= Exercise =
Draw out every line with the word "Ring" from the listing below.

*****

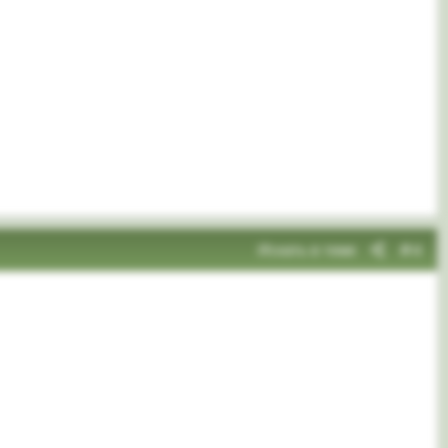
Искать в теме
#4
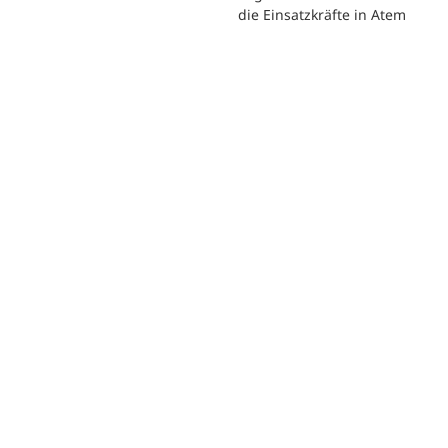
die Einsatzkräfte in Atem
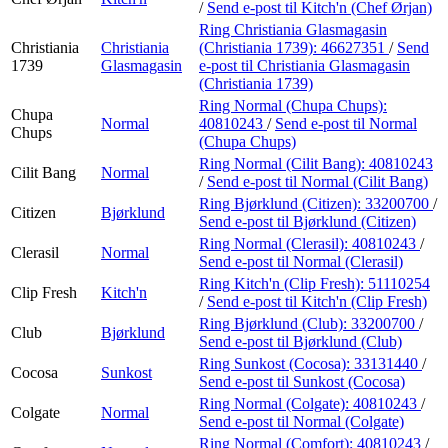
/
Send e-post
til Kitch'n (Chef Ørjan)
Ring Christiania Glasmagasin
Christiania
Christiania
(Christiania 1739):
46627351
/
Send
1739
Glasmagasin
e-post
til Christiania Glasmagasin
(Christiania 1739)
Ring Normal (Chupa Chups):
Chupa
Normal
40810243
/
Send e-post
til Normal
Chups
(Chupa Chups)
Ring Normal (Cilit Bang):
40810243
Cilit Bang
Normal
/
Send e-post
til Normal (Cilit Bang)
Ring Bjørklund (Citizen):
33200700
/
Citizen
Bjørklund
Send e-post
til Bjørklund (Citizen)
Ring Normal (Clerasil):
40810243
/
Clerasil
Normal
Send e-post
til Normal (Clerasil)
Ring Kitch'n (Clip Fresh):
51110254
Clip Fresh
Kitch'n
/
Send e-post
til Kitch'n (Clip Fresh)
Ring Bjørklund (Club):
33200700
/
Club
Bjørklund
Send e-post
til Bjørklund (Club)
Ring Sunkost (Cocosa):
33131440
/
Cocosa
Sunkost
Send e-post
til Sunkost (Cocosa)
Ring Normal (Colgate):
40810243
/
Colgate
Normal
Send e-post
til Normal (Colgate)
Ring Normal (Comfort):
40810243
/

*****

= Answer to the problem =
Ring Christiania Glasmagasin
Ring Normal (Chupa Chups):
Ring Normal (Cilit Bang):
Ring Bjørklund (Citizen):
Ring Normal (Clerasil):
Ring Kitch'n (Clip Fresh):
Ring Bjørklund (Club):
Ring Sunkost (Cocosa):
Ring Normal (Colgate):
Ring Normal (Comfort):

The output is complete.